Pathogenicity and Clinical Significance

Rotavirus is the most significant reovirus because of the number of people it infects and because of the severity of the resulting illness. Rotavirus is the leading cause of acute vomiting and severe diarrhea among infants and young children worldwide. Rotavirus accounts for 50 to 80 percent of all cases of viral gastroenteritis. It is more frequent in winter, during cold and dry conditions. Most cases resolve on their own within three to eight days of the start of symptoms.

Rotavirus infections are most severe in infants eleven months of age and younger. Dehydration is a serious complication of rotavirus, leading to high mortality rates in developing countries. Worldwide, one-half million children age five years and younger die each year from rotavirus infection. Before the introduction of a rotavirus vaccine in 2006, nearly all children in the United States, for example, had been infected with rotavirus by their fifth birthday.

Orthoreovirus infection is generally benign in humans, causing no disease symptoms. In rare cases, respiratory or gastrointestinal symptoms may be present. Coltiviruses, orbiviruses, and seadornaviruses are all spread by insects and cause infections only rarely in humans. Symptoms of infection are similar for all viruses in these genera and include fever, muscle aches, and headache. Neurological complications, such as meningitis or encephalitis, may occur but are very rare.

Colorado tick fever (CTF) is caused by a coltivirus found only in the western United States and Canada. Transmitted by the Dermacentor andersoni wood tick, CTF is the most serious of the insect-borne reoviruses. Several hundred cases are reported each year in the United States. CTF can be serious in children, with hospitalization required in 20 percent of cases. The illness lasts five to ten days, and fatalities are very rare. A similar human coltivirus is Eyach virus, found in central Europe. As with CTF, Eyach virus is spread by ticks.

Human diseases caused by orbiviruses are extremely rare, with about fifty cases reported worldwide. Orungo virus and Lebombo virus are both transmitted by mosquitoes in Africa, and they have been isolated from humans. Kemovoro, Lipovnik, and Tribec viruses are tickborne and are associated with encephalitis in central Europe and Russia. Meningitis and possibly the autoimmune disorder Guillain-Barré syndrome have been attributed to Lipovnik virus in the area of the Czech Republic.
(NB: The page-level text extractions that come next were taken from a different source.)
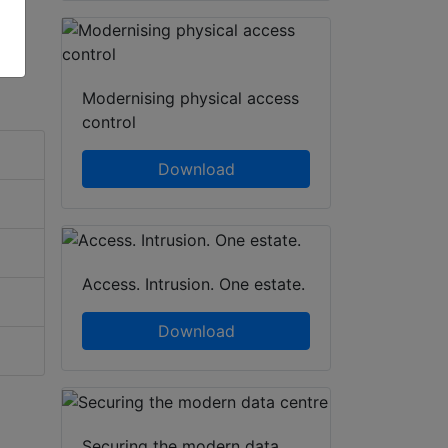
Modernising physical access
control
Download
Access. Intrusion. One estate.
Download
Securing the modern data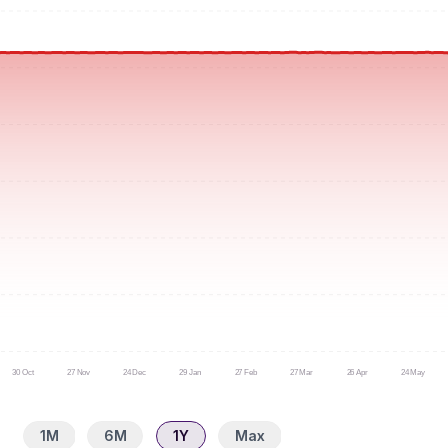
30 Oct
27 Nov
24 Dec
29 Jan
27 Feb
27 Mar
26 Apr
24 May
1M
6M
1Y
Max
In South America, serum antibodies against Changuinola virus are common, indicating frequent infection. This virus is transmitted by Phlebotomous flies. However, only one case of human disease due to this virus, in Panama, has been reported.
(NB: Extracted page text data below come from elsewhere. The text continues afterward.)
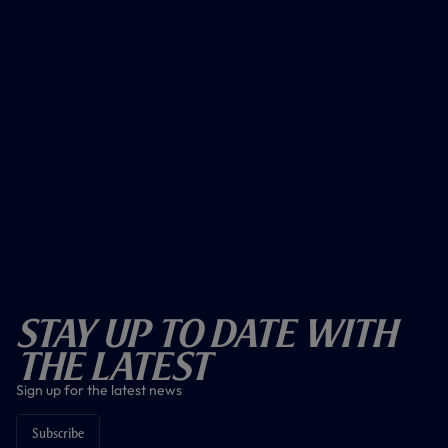
Stay Up To Date With
The Latest
Sign up for the latest news
Subscribe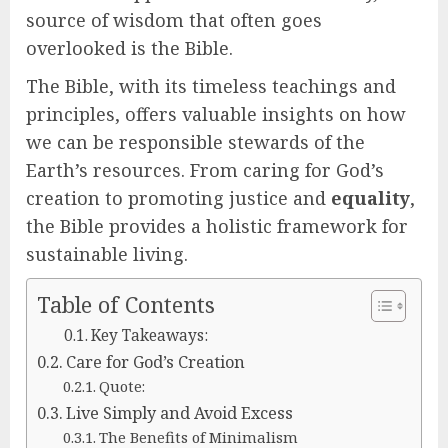
source of wisdom that often goes
overlooked is the Bible.
The Bible, with its timeless teachings and
principles, offers valuable insights on how
we can be responsible stewards of the
Earth’s resources. From caring for God’s
creation to promoting justice and
equality
,
the Bible provides a holistic framework for
sustainable living.
Table of Contents
Key Takeaways:
Care for God’s Creation
Quote:
Live Simply and Avoid Excess
The Benefits of Minimalism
Seadornaviruses are spread by mosquitoes and are endemic to China and Indonesia. The only seadornavirus known to infect humans is Banna virus. The prevalence of Banna virus is unknown because it may be confused with Japanese encephalitis, which is common in Banna virus-endemic areas. Symptoms of Banna virus infection are similar to other arboviruses in the reovirus family and include muscle aches, headache, and, in some cases, encephalitis.

Drug Susceptibility

No drugs exist for the treatment of reovirus infection. One possible exception is the drug ribavirin, which has shown promising results against CTF in studies. A vaccine against rotavirus is available.

Bibliography

"About Rotavirus." Centers for Disease Control, 22 Apr. 2024, www.cdc.gov/rotavirus/about/index.html. Accessed 4 Feb. 2025.

Attoui, Houssam, et al. “Coltiviruses and Seadornaviruses in North America, Europe, and Asia.” Emerging Infectious Diseases 11, no. 11 (2005): 1673-1679.
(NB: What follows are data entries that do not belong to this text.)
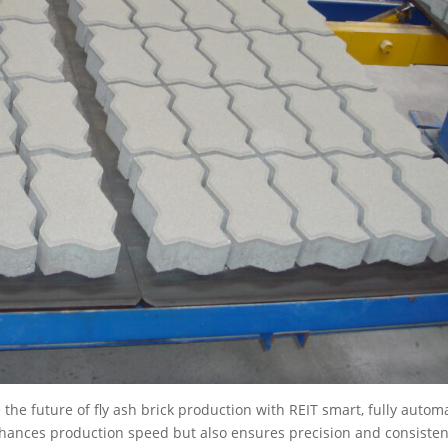
the future of fly ash brick production with REIT smart, fully autom
hances production speed but also ensures precision and consiste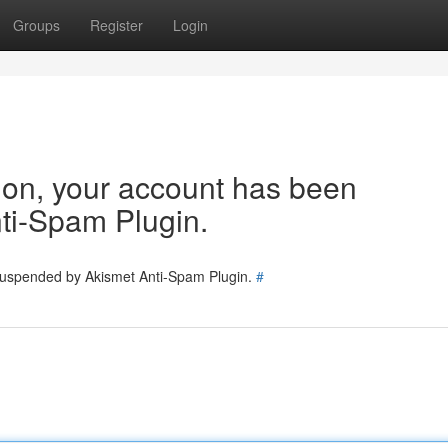
Groups
Register
Login
tion, your account has been
ti-Spam Plugin.
 suspended by Akismet Anti-Spam Plugin.
#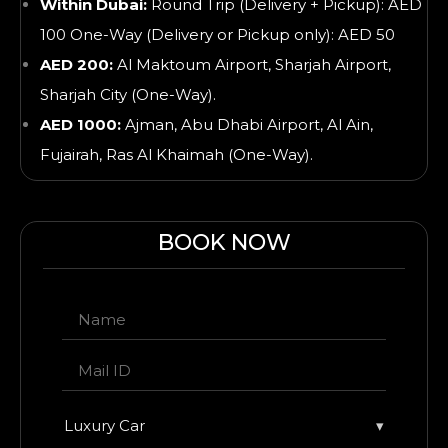
Within Dubai:
Round Trip (Delivery + Pickup): AED
100 One-Way (Delivery or Pickup only): AED 50
AED 200:
Al Maktoum Airport, Sharjah Airport,
Sharjah City (One-Way).
AED 1000:
Ajman, Abu Dhabi Airport, Al Ain,
Fujairah, Ras Al Khaimah
(One-Way).
BOOK NOW
Luxury Car
▾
Crum-Cianflone, Nancy F. “Orbivirus.” 12 Nov. 2021, emedicine.medscape.com/article/224420-overview. Accessed 4 Feb. 2025.

Madigan, Michael T., and John M. Martinko. Brock Biology of Microorganisms. 12th ed. Upper Saddle River, N.J.: Pearson/Prentice Hall, 2010.

Rasouli, Gholamreza, and John W. King. “Reoviruses.” 13 Nov. 2023, emedicine.medscape.com/article/227348-overview. Accessed 4 Feb. 2025.